EXERCISE AIM:
Produce an exact copy of the lines from the line containing "has height=2576, width=481." through the last line of the entries below, and only those lines.

* * *

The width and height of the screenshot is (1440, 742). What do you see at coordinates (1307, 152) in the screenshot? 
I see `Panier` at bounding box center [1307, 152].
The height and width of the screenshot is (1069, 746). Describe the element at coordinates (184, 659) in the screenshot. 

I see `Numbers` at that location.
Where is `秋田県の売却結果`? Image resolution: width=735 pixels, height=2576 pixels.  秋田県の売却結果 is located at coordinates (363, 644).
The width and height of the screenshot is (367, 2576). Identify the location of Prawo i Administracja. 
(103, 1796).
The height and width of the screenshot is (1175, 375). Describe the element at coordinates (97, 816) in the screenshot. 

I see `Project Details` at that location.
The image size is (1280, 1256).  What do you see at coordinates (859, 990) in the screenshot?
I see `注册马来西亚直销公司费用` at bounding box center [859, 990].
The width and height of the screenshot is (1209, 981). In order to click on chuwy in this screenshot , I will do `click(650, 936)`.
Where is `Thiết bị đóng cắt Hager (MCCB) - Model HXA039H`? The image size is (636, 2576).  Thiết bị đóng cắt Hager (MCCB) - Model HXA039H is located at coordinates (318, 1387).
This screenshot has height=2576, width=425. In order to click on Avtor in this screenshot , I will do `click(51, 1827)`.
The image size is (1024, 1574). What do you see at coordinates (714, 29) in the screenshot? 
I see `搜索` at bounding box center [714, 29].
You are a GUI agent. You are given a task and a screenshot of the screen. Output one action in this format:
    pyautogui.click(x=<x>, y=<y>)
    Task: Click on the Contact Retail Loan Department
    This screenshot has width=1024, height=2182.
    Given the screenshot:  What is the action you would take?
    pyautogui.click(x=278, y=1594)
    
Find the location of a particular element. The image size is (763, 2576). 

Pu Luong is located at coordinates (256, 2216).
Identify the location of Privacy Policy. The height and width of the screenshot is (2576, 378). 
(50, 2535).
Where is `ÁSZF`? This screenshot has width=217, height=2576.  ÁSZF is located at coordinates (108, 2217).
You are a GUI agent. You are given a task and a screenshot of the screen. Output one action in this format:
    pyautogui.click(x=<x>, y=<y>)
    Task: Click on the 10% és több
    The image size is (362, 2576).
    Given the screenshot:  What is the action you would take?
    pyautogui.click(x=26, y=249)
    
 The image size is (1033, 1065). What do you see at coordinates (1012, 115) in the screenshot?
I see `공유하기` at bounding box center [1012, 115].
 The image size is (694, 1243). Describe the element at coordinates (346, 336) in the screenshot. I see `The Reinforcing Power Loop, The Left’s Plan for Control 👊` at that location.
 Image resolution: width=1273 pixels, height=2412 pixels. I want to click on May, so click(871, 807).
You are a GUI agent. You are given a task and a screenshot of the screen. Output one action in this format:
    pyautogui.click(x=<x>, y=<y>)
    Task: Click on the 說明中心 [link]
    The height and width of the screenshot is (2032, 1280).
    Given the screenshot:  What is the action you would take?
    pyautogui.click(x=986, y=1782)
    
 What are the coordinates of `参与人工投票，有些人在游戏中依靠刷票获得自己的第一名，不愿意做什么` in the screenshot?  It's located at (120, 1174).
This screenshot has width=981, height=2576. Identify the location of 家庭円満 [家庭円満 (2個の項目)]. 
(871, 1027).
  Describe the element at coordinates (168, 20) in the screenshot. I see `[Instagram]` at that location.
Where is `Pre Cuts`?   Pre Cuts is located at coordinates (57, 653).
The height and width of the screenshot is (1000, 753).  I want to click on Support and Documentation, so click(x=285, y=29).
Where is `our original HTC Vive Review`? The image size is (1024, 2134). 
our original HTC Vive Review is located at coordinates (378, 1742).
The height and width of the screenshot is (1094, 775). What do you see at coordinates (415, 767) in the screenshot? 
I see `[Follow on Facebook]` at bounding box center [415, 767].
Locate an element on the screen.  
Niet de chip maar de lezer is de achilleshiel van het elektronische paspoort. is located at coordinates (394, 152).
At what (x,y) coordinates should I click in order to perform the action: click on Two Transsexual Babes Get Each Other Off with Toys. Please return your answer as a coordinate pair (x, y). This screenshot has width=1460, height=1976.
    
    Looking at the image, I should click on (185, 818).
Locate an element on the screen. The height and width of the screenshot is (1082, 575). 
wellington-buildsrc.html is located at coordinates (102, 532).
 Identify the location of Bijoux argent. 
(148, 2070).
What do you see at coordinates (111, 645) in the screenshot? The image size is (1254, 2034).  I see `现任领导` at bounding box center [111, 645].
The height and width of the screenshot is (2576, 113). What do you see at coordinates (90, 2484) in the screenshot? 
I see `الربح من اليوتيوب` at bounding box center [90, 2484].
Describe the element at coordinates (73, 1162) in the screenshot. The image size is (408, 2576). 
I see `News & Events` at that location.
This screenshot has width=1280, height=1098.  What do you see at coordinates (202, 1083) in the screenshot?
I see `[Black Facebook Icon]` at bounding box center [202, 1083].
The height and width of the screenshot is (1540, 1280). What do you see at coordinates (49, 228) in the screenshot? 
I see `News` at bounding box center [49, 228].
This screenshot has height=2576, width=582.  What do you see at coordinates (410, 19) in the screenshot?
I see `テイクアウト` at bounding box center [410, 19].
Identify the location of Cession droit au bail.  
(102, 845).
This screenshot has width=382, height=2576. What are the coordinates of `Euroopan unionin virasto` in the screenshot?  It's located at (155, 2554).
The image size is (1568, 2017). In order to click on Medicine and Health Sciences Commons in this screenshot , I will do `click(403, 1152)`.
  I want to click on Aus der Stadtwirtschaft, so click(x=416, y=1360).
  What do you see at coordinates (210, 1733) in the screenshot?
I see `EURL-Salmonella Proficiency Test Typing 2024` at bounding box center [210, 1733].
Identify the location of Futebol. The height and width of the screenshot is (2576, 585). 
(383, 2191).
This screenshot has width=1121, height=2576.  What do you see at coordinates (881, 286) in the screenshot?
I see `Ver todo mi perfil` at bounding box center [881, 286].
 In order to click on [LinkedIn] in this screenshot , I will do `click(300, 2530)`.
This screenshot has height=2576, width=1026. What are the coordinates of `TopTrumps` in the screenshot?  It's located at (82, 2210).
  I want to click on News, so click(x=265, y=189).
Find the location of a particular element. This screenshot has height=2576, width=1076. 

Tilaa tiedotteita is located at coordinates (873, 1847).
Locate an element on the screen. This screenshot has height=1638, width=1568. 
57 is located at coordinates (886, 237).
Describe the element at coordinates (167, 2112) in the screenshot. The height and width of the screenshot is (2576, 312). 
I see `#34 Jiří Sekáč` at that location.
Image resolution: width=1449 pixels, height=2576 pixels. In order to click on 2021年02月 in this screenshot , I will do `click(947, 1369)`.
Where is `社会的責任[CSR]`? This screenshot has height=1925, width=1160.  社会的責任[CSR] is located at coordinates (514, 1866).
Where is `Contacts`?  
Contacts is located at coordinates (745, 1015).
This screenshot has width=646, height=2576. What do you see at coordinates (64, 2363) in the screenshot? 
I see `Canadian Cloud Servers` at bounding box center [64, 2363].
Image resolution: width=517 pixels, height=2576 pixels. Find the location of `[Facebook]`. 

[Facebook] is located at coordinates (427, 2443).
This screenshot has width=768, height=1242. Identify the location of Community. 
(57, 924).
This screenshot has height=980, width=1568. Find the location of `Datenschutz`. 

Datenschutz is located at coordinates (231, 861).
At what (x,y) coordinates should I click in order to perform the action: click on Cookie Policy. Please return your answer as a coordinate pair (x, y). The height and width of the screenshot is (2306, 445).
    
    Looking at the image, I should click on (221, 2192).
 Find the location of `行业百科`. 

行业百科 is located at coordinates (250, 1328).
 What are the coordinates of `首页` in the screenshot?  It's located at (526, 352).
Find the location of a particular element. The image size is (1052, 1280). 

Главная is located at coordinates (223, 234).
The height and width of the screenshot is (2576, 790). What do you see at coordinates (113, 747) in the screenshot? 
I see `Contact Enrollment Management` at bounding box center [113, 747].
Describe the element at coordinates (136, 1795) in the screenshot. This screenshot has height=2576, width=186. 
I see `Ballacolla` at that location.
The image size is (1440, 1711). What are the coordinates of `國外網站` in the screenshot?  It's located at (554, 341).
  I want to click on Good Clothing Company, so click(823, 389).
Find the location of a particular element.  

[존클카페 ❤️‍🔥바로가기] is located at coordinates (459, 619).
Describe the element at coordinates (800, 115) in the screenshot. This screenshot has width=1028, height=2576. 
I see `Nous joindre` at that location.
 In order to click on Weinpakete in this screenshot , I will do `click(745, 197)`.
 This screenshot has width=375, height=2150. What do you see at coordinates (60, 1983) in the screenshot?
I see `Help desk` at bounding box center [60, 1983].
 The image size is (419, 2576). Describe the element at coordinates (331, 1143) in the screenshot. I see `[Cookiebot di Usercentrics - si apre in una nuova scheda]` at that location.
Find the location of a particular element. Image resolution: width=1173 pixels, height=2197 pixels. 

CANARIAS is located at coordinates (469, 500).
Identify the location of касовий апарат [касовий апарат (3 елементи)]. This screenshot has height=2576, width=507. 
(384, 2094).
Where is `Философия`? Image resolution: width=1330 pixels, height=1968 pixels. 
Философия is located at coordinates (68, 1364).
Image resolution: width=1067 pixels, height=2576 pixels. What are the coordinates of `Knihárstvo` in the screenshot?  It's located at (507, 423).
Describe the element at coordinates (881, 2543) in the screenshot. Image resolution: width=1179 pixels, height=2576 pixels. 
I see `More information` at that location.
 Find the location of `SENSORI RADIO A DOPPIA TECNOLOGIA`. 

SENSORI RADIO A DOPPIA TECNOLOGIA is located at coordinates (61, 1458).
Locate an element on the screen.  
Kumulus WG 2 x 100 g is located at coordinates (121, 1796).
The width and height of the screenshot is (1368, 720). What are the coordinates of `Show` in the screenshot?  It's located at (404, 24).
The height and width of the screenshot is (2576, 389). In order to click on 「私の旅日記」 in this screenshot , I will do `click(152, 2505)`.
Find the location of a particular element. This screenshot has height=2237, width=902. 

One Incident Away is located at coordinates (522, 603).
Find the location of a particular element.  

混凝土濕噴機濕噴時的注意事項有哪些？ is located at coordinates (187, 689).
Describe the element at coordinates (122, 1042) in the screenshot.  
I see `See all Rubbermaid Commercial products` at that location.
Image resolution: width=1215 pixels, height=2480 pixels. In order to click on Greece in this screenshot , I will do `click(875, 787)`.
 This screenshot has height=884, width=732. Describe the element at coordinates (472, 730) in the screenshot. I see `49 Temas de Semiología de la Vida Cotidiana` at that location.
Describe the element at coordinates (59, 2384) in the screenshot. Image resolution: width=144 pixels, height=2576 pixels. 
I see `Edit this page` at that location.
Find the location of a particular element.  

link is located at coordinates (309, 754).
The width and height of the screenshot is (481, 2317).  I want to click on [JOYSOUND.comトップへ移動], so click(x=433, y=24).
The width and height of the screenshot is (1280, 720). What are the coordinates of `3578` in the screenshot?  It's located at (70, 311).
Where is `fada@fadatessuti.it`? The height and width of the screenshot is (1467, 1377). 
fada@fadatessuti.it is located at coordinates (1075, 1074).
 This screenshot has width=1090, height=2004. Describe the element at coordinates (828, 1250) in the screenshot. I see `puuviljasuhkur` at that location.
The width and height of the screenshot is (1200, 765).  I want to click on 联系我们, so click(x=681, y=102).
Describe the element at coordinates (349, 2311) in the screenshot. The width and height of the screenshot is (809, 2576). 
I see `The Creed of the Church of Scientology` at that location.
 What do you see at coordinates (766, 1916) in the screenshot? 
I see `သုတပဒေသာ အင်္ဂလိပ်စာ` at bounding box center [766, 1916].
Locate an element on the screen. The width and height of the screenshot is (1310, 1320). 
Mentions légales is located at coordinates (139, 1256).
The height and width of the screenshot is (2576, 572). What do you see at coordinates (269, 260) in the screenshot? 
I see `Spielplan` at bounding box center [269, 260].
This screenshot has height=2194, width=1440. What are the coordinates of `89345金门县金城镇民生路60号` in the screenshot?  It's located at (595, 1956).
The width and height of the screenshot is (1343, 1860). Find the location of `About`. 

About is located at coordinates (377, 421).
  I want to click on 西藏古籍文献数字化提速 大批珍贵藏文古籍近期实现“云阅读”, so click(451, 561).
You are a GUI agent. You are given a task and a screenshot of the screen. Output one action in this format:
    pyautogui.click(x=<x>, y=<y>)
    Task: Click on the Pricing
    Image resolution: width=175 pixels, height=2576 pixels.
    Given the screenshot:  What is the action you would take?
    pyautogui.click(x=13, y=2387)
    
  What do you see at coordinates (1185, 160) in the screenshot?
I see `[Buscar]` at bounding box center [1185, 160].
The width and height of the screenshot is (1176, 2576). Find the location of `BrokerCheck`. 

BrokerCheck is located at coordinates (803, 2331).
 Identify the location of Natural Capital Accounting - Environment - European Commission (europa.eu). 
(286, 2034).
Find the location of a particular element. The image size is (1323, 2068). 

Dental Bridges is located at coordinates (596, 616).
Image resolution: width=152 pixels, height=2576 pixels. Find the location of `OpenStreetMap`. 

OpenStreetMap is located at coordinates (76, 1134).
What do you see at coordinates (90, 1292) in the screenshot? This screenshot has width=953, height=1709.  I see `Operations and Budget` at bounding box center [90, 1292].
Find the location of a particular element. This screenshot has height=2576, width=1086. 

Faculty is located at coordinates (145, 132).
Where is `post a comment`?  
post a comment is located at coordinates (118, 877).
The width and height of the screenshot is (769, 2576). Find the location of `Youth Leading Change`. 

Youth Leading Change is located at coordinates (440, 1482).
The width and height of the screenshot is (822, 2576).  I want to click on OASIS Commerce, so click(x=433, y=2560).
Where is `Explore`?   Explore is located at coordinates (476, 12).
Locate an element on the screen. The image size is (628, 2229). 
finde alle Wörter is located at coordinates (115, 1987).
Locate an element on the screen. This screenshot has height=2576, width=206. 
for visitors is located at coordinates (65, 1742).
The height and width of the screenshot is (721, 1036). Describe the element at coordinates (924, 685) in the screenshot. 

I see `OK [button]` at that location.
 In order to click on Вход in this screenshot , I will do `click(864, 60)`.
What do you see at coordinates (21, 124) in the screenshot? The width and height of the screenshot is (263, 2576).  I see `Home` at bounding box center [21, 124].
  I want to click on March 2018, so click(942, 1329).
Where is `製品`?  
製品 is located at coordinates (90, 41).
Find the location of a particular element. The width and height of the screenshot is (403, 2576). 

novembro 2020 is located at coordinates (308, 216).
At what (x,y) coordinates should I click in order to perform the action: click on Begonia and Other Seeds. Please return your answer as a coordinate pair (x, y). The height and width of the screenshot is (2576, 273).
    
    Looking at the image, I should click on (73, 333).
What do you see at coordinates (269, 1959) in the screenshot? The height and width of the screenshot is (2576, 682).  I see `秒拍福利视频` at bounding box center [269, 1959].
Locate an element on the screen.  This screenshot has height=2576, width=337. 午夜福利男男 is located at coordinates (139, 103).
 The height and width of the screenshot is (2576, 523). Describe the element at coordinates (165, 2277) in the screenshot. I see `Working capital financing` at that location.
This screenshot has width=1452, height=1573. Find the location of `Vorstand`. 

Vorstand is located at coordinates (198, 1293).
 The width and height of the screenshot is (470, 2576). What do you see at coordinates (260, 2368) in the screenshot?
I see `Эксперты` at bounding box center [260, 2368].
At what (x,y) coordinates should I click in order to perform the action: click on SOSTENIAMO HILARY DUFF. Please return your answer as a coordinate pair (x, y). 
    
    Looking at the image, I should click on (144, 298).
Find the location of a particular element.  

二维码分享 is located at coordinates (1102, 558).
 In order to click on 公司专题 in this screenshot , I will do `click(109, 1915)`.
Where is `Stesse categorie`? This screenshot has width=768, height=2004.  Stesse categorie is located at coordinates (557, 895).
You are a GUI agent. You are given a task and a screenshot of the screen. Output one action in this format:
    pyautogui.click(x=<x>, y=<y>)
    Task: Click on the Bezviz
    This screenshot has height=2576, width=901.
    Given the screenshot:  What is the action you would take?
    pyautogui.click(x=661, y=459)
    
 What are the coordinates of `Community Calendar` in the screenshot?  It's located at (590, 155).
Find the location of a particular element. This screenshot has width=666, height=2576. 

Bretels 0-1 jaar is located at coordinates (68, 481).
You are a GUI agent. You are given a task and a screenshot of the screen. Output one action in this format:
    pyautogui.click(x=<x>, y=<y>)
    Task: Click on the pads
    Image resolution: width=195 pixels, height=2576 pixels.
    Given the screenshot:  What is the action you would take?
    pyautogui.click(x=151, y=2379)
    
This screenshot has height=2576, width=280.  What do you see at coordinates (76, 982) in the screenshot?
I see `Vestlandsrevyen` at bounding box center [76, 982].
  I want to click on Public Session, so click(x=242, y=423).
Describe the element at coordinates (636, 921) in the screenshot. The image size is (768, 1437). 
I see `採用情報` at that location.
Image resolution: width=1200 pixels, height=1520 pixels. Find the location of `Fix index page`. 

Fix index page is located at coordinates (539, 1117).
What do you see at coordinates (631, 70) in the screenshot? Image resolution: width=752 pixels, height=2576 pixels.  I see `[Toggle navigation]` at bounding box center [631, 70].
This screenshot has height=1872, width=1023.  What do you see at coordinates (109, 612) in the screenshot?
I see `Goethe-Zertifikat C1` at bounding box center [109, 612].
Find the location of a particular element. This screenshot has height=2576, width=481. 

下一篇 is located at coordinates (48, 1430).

* * *

RESULT OF THE EXERCISE:
Find the location of a particular element. This screenshot has height=2576, width=481. 

下一篇 is located at coordinates (48, 1430).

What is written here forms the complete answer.